‘Teenage Mutant Ninja Turtles’ Movie Review

April 19, 2020

Nostalgia permits one to reflect on present tribulations with a halcyon past. It may, in the instance of Teenage Mutant Ninja Turtles, invoke a joy of an ostensibly simpler era of Walkman cassette tapes and the thrill of $10 large pepperoni pizzas. But from a more cinematic perspective, nostalgia harkens us to remember when commercial filmmaking had efforts at technical mastery – specifically in screenwriting and direction. In an era of filming before digital cameras, Teenage Mutant Ninja Turtles gives us an appreciation of reality through the active use of puppeteering and film extras instead of scripted computer graphics which bludgeon the audience with impossible and mostly nonsensical spectacle.


The film is rather short and sweet. It introduces us to a band of mutant ninja turtles living in sewers who constantly train under a similarly mutated rat sensei named Splinter. Their joie de vivre stems from their adolescent innocence, which both provides for terrific comedy and also their commitment to justice in the back alleys of New York City. Media, here, is seen as pervasive as ever, where the on-screen television is an all-mighty cultural authority to direct righteousness onto Earth. Indeed, April, the lead actress, is a news reporter who irks the police for trying to understand a recent crime wave. Her run in and comfort with the turtles – over pepperoni pizza of course – commits her to solving the mystery as a team.

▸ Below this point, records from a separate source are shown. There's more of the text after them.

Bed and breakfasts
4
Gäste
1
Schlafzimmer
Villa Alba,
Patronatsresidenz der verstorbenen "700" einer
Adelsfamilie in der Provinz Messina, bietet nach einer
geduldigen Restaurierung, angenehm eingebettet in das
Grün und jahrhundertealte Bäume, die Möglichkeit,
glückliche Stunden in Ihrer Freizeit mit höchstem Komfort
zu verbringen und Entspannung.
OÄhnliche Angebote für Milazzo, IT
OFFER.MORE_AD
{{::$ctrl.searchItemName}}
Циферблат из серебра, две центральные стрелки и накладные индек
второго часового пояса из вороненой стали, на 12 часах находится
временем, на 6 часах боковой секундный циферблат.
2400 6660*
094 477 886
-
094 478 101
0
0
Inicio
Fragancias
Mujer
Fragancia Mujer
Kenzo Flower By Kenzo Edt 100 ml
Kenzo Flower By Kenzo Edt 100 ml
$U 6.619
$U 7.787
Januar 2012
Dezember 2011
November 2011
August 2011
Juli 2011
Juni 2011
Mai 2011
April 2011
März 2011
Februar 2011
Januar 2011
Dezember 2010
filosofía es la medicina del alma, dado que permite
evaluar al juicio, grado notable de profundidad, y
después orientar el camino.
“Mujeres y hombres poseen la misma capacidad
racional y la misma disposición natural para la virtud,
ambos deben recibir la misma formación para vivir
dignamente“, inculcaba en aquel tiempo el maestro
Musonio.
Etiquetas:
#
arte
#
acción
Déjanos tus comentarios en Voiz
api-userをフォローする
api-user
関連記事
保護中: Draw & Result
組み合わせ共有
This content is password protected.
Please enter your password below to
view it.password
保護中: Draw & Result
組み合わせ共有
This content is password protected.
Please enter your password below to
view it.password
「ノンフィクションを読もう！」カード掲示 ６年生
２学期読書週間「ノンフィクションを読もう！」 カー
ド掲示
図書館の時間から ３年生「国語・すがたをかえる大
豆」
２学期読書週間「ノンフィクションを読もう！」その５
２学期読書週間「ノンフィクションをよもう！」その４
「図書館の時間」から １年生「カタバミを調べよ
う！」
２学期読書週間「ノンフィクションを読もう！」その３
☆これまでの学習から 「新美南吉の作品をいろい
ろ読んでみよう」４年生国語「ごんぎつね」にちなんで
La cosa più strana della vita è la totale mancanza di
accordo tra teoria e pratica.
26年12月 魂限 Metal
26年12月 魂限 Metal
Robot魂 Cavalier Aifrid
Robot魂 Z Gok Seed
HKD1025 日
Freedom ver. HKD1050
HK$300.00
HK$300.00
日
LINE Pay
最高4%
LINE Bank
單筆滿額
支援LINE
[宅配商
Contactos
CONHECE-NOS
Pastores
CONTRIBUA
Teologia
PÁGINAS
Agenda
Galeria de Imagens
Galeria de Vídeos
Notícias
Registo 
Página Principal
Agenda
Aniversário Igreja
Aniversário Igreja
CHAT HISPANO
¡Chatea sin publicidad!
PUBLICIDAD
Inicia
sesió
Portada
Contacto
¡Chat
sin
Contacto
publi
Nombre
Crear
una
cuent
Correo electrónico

The director, Steve Barron, is impressive with his serious dramatization of a children’s comic and animated series. His cinematic grammar which provokes moments of airy suspension, are rendered moot with later film efforts which rely heavily on digital animation. Often times it is limitations imposed upon creativity which breathe a purer originality out of the necessity for simplicity. And that is what is missed most about pre-digital cinema. The screenplays and ultimately art produced have a focus on staging and story rather than razzle and dazzle. True, The Teenage Mutant Ninja Turtles is a linear story line. It has a generic three acts. But what flesh covers the scripting vertebrate is irreverent without a self-aware absurdity like we see with ironic fourth wall breaking which has grown to the point of tedium this century. It further affirms the pricelessness of family bonding – indeed as a critical resolution to the film’s ending – which is now voided in contemporary mass commercial art; as well as a clever depiction of the predestination of evil.

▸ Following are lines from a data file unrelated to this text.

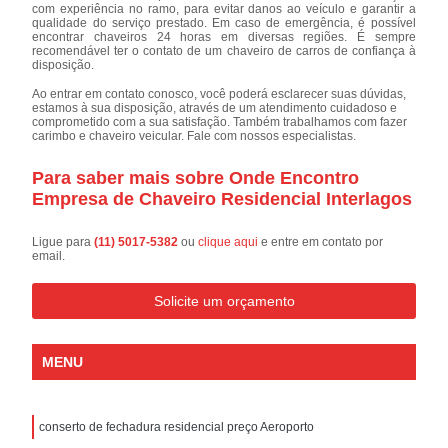
com experiência no ramo, para evitar danos ao veículo e garantir a
qualidade do serviço prestado. Em caso de emergência, é possível
encontrar chaveiros 24 horas em diversas regiões. É sempre
recomendável ter o contato de um chaveiro de carros de confiança à
disposição.
Ao entrar em contato conosco, você poderá esclarecer suas dúvidas,
estamos à sua disposição, através de um atendimento cuidadoso e
comprometido com a sua satisfação. Também trabalhamos com fazer
carimbo e chaveiro veicular. Fale com nossos especialistas.
Para saber mais sobre Onde Encontro
Empresa de Chaveiro Residencial Interlagos
Ligue para
(11) 5017-5382
ou
clique aqui
e entre em contato por
email.
Solicite um orçamento
MENU
conserto de fechadura residencial preço Aeroporto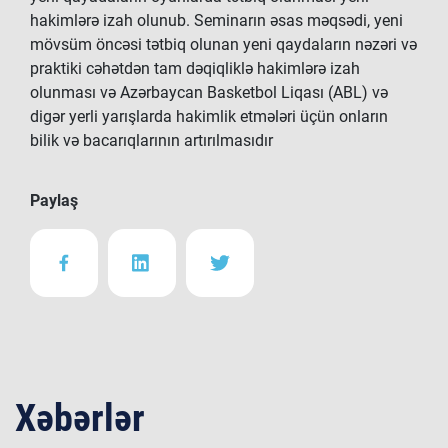
hakimlərə izah olunub. Seminarın əsas məqsədi, yeni
mövsüm öncəsi tətbiq olunan yeni qaydaların nəzəri və
praktiki cəhətdən tam dəqiqliklə hakimlərə izah
olunması və Azərbaycan Basketbol Liqası (ABL) və
digər yerli yarışlarda hakimlik etmələri üçün onların
bilik və bacarıqlarının artırılmasıdır
Paylaş
Xəbərlər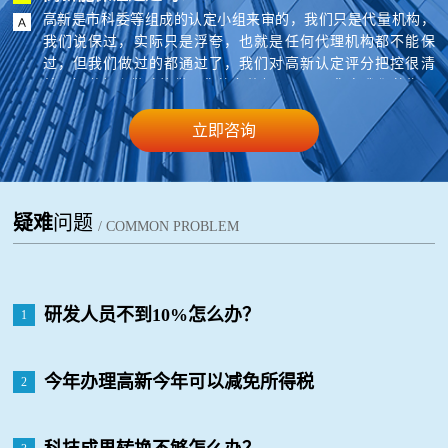
高新是市科委等组成的认定小组来审的，我们只是代量机构，
我们说保过，实际只是浮夸，也就是任何代理机构都不能保
过，但我们做过的都通过了，我们对高新认定评分把控很清
楚，知道怎么做才能做，您的条件如果可以，您在我们的指导
下来准备材料，基本就能过。
立即咨询
疑难
问题
/ COMMON PROBLEM
研发人员不到10%怎么办？
1
今年办理高新今年可以减免所得税
2
吗？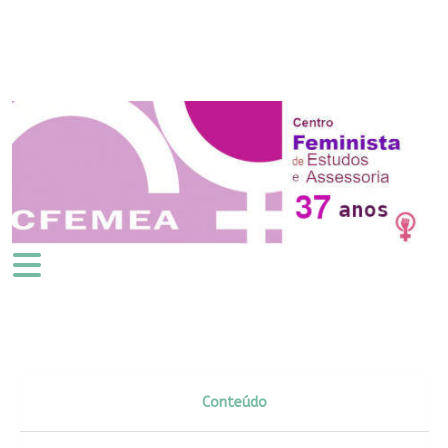
Conteúdo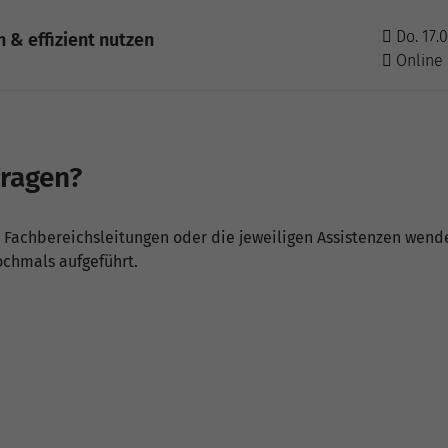
Do. 17.
 & effizient nutzen
Online
Fragen?
re Fachbereichsleitungen oder die jeweiligen Assistenzen wend
ochmals aufgeführt.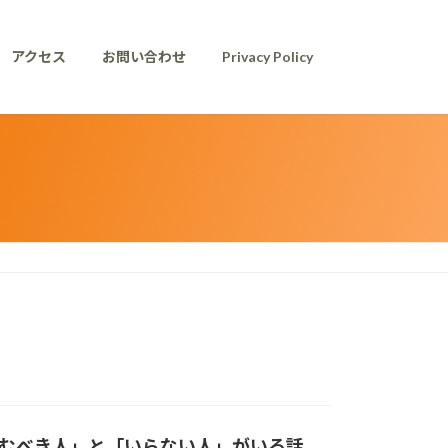
アクセス
お問い合わせ
Privacy Policy
むべき人」と「いらない人」がいる話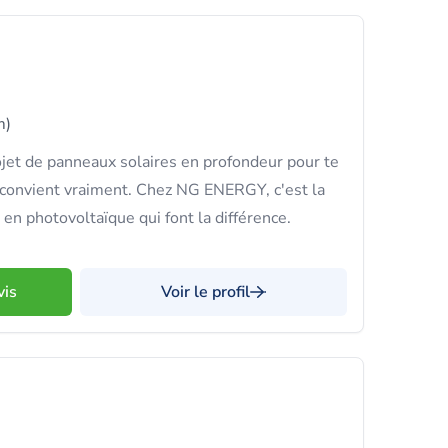
m)
jet de panneaux solaires en profondeur pour te
e convient vraiment. Chez NG ENERGY, c'est la
 en photovoltaïque qui font la différence.
vis
Voir le profil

Yes, Shredder, the main villain, enjoys betrayal. He enjoys exploiting young people – including the ninja turtles. But, as Splinter poetically justifies, his conscience, which leads to his inevitable demise is one which is formed out of dishonorable deeds. The affirmation of life is one which forever is a choice between the two destinies, of honor and dishonor, of truth and falsehood, of light and dark. And it is a marvelous world to be reminded of that the choice of light is one of talking turtles named after Renaissance Men who love pizza.